Aristocrat had a good result today, comfortably ahead of consensus on most metrics.
Generally speaking, it is quite a cyclical business, not so much because of how the industry revenues move with GDP, but rather due to idiosyncratic reasons, like the ebb and flow of popular games that grab and hold consumer attention.
And, at the moment, the games ALL have are quite popular, with the headlines being Top 17 out of 25 premium leased.
It takes a lot of money to R&D the kinds of games that are going to be popular, and also costs a lot of money to market them successfully.

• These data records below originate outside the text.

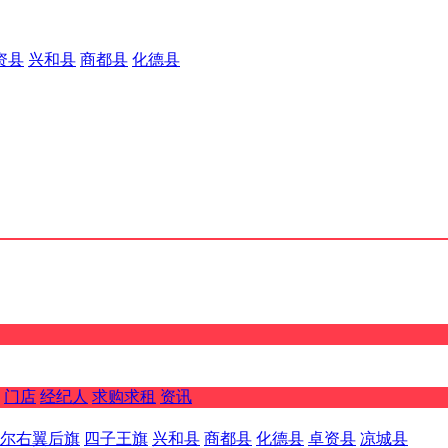
资县
兴和县
商都县
化德县
门店
经纪人
求购求租
资讯
尔右翼后旗
四子王旗
兴和县
商都县
化德县
卓资县
凉城县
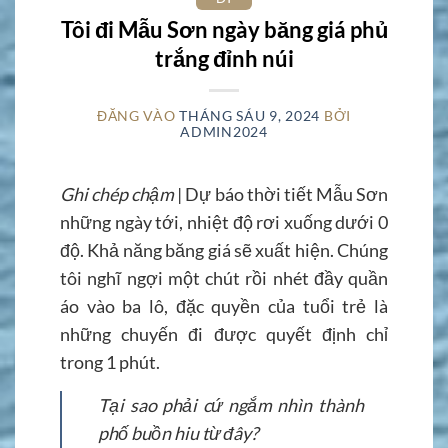
Tôi đi Mẫu Sơn ngày băng giá phủ
trắng đỉnh núi
ĐĂNG VÀO
THÁNG SÁU 9, 2024
BỞI
ADMIN2024
Ghi chép chậm
| Dự báo thời tiết Mẫu Sơn
những ngày tới, nhiệt độ rơi xuống dưới 0
độ. Khả năng băng giá sẽ xuất hiện. Chúng
tôi nghĩ ngợi một chút rồi nhét đầy quần
áo vào ba lô, đặc quyền của tuổi trẻ là
những chuyến đi được quyết định chỉ
trong 1 phút.
Tại sao phải cứ ngắm nhìn thành
phố buồn hiu từ đây?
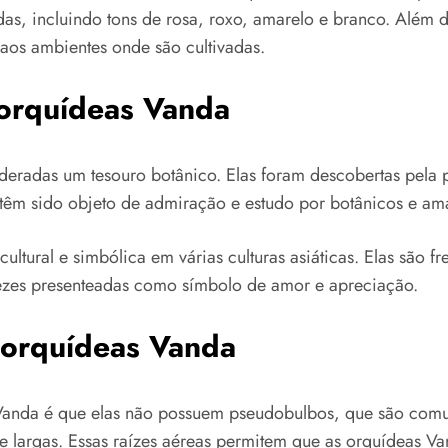
adas, incluindo tons de rosa, roxo, amarelo e branco. Além
aos ambientes onde são cultivadas.
 orquídeas Vanda
deradas um tesouro botânico. Elas foram descobertas pela p
 têm sido objeto de admiração e estudo por botânicos e am
tural e simbólica em várias culturas asiáticas. Elas são f
vezes presenteadas como símbolo de amor e apreciação.
s orquídeas Vanda
s Vanda é que elas não possuem pseudobulbos, que são comu
 e largas. Essas raízes aéreas permitem que as orquídeas V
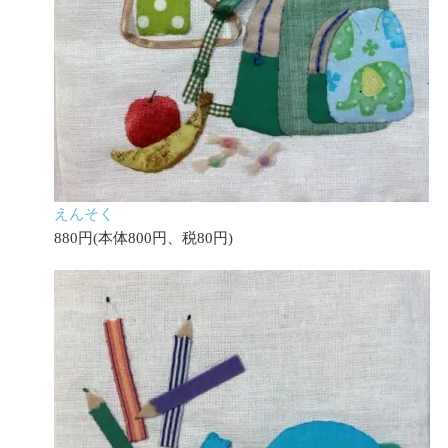
えんそく
880円(本体800円、税80円)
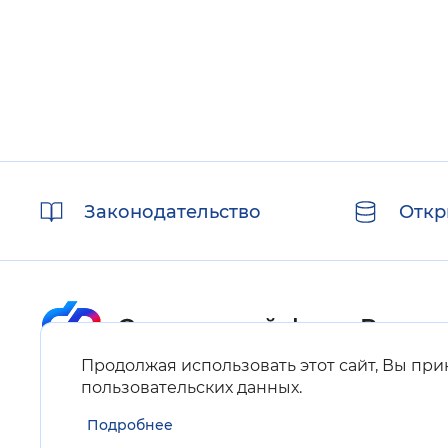
Полезные
Законодательство
Откр
ссылки
Продолжая использовать этот сайт, Вы пр
Карта сайта
пользовательских данных
.
Подробнее
Нашли ошибку на сайте?
Выделите фрагмент текста и нажмите Ctrl+ENTER.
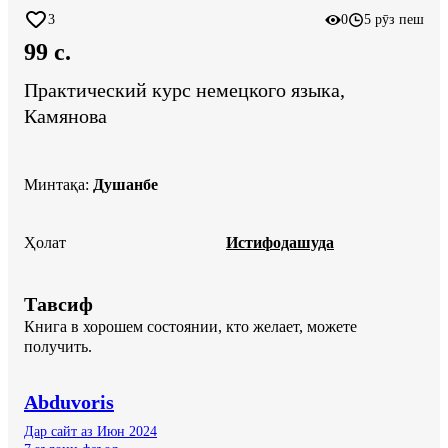
3
0
5 рӯз пеш
99 c.
Практический курс немецкого языка,
Камянова
Минтақа
:
Душанбе
Ҳолат
Истифодашуда
Тавсиф
Книга в хорошем состоянии, кто желает, можете 
получить.
Abduvoris
Дар сайт аз Июн 2024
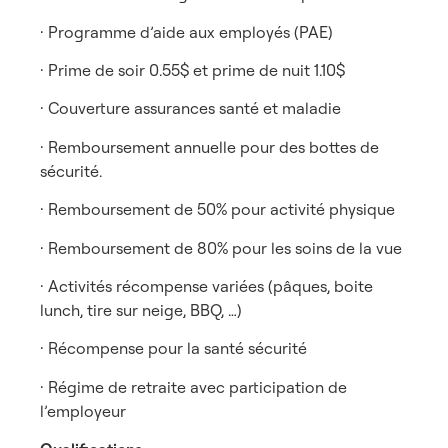
· Programme d’aide aux employés (PAE)
· Prime de soir 0.55$ et prime de nuit 1.10$
· Couverture assurances santé et maladie
· Remboursement annuelle pour des bottes de
sécurité.
· Remboursement de 50% pour activité physique
· Remboursement de 80% pour les soins de la vue
· Activités récompense variées (pâques, boite
lunch, tire sur neige, BBQ, …)
· Récompense pour la santé sécurité
· Régime de retraite avec participation de
l’employeur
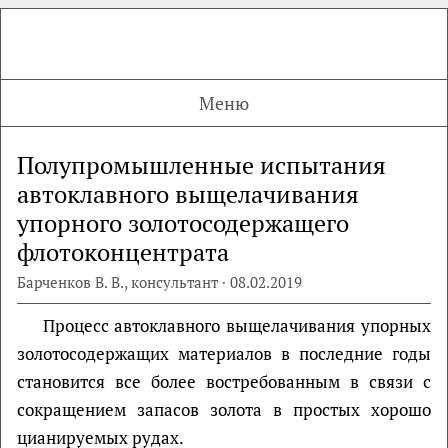
Меню
Полупромышленные испытания
автоклавного выщелачивания
упорного золотосодержащего
флотоконцентрата
Барченков В. В., консультант · 08.02.2019
Процесс автоклавного выщелачивания упорных
золотосодержащих материалов в последние годы
становится все более востребованным в связи с
сокращением запасов золота в простых хорошо
цианируемых рудах.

Pretty normal for a business, but it does give rise to the idea that revenues and earnings for ALL can be quite volatile.
COVID was, unlike most recessions, deeply unusual in that casinos, normally quite defensive to downturns, were closed, and so revenue models which have a “fee per day” type arrangement (there’s lot of inputs to how they get paid, but that’s a part of it) are effected if games are switched off and gaming venues are closed.
That’s why ALL was a “COVID recovery” stock, rather than a “COVID beneficiary”, as you might well have initially first thought.
The financials look good, with low gearing (thanks to the acquisition related equity raise) and strong cashflows (not shown, as Bloomberg takes a little while to update the newly reported numbers).
The acquisition of Playtech, subject to approval (shareholders, rival bids, legal and regulatory), is sensible in the low interest rate environment. Now is the time to go big.
As with many stocks of late, valuation metrics are fairly expensive, 30x forward earnings, but perhaps not outrageously so.
Not one we own, but executing well, and worth watching.